The Group of Seven (G-7) industrialized nations have agreed to an immediate moratorium on debt interest repayments by countries hit in the Boxing Day tsunami disaster.
The deal which will only freeze repayments rather than cancel the debt itself, was announced today by UK Chancellor Gordon Brown ahead of a meeting of the Paris Club of creditor countries on January 12. The Paris Club meets every month in Paris with debtor countries for talks on debt restructuring.
The G-7 also called on the International Monetary Fund (IMF) and the World Bank to assess the “reconstruction and financing requirements” of the affected countries. The G-7 said it would consider further assistance in light of the assessment when its finance ministers meet in London next month for their first regular meeting under Britain’s presidency.
“We would not expect debt payments from affected countries that request it until the World Bank and IMF have completed a full needs assessment of their reconstruction and financing requirements, recognising that some countries may be unable to make debt payments,” the G-7 said in a statement released today.

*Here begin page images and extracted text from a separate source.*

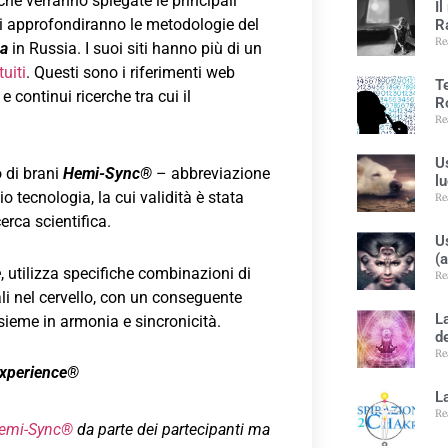
 che verranno spiegate le principali
Il
Si approfondiranno le metodologie del
R
Re
a
in Russia. I suoi siti hanno più di un
tuiti
. Questi sono i riferimenti web
T
 continui ricerche tra cui il
R
Re
U
o di brani
Hemi-Sync®
– abbreviazione
l
tecnologia, la cui validità è stata
Re
erca scientifica.
Us
(
e
, utilizza specifiche combinazioni di
Re
li nel cervello, con un conseguente
L
sieme in armonia e sincronicità.
d
Re
xperience®
L
Re
emi-Sync®
da parte dei partecipanti ma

Prior to the international emergency relief summit in Jakarta yesterday, where G-7 nations debated the proposed moratorium, Chancellor Brown said there was little point in the west spending millions of dollars on aid while at the same time continuing to receive debt repayments.
The agreement by the G-7 group of wealthy nations is expected to halt an estimated $3 billion a year in debt repayments.
Much of the debt owed by tsunami-hit countries such as Thailand, India, Indonesia, the Maldives and Sri Lanka was accumulated decades ago through international financial institutions like the IMF and the World Bank, as well as from loans provided by individual nations, banks and corporations. However, it is now believed that some of those funds supposedly earmarked for finance development and infrastructure projects were often sidetracked by dictators and unelected governments.
For example, much of Indonesia’s debt, one of the hardest hit countries by the Indian Ocean tsunami, was racked up by the infamous Suharto regime, forced out by massive public protest in 1998 after 30 years of corrupt rule. At an estimated $132.2 billion, Indonesia’s external debt is the largest outstanding to creditor nations in the tsunami-ravaged region.
According to the World Development Movement (WDM), the annual repayment costs for the worst-hit countries are: Indonesia $13.7 billion, India $13 billion, Thailand $17.9 billion, Sri Lanka $653 million and the Maldives $20.8 million.
Based on those figures, the WDM calculates a $3 billion debt moratorium relief plan would only cover one-and-a-half months of debt repayments for these five countries.
Overall, total aid pledged for tsunami disaster relief is currently approaching $5 billion.
With its pledge this week of $765 million in aid, Australia is now reputedly the largest donor of disaster aid in history as well as the most hesitant of the wealthy industrial nations to suspend repayments outright.
Australian Prime Minister John Howard said there was no guarantee that what might be forgiven in debt would actually go toward aid.
Meanwhile, debt campaigners while welcoming the news of a proposed debt moratorium describe it as “inadequate.” The Jubilee Debt Campaign and the World Development Movement (WDM) have declared debt cancellation as “the most effective way to fund the long-term alleviation of poverty, not just as a response to a disaster.”
WDM director Mark Curtis said a debt freeze alone would not provide the security necessary to encourage investment in the reconstruction of affected economies because debt repayments could “restart at any time that rich countries chose.”
In late December, a petition launched by Jubilee South and its affiliates urged southern governments to forego paying “onerous and illegitimate debts” in favour of disaster relief and rehabilitation, basic social services, clean and safe water, and other human development programs.
“If there is any measure of sincerity in the outpouring of compassion from North governments for the peoples of the South, let this be through concrete action,” the petition declared, insisting on immediate and unconditional debt cancellation.
Aid watchdogs are questioning whether the current outpouring of tsunami-inspired generosity may deplete resources for other pressing needs in much poorer countries. The Washington Post reports the current amount committed for tsunami relief and reconstruction is about 4% to 5% of the $70 billion that was spent on all foreign aid last year by governments and multilateral agencies such as the World Bank.
“There’s this enormous tendency to focus on the specific crisis at hand,” said Jamie Drummond, executive director of DATA, a group founded by rock star Bono to mobilize help for impoverished African nations.
“There’s no moral difference between the extreme, day-in-day-out poverty in Africa and the situation in Asia. If we’re not careful, one will carry away from the other.”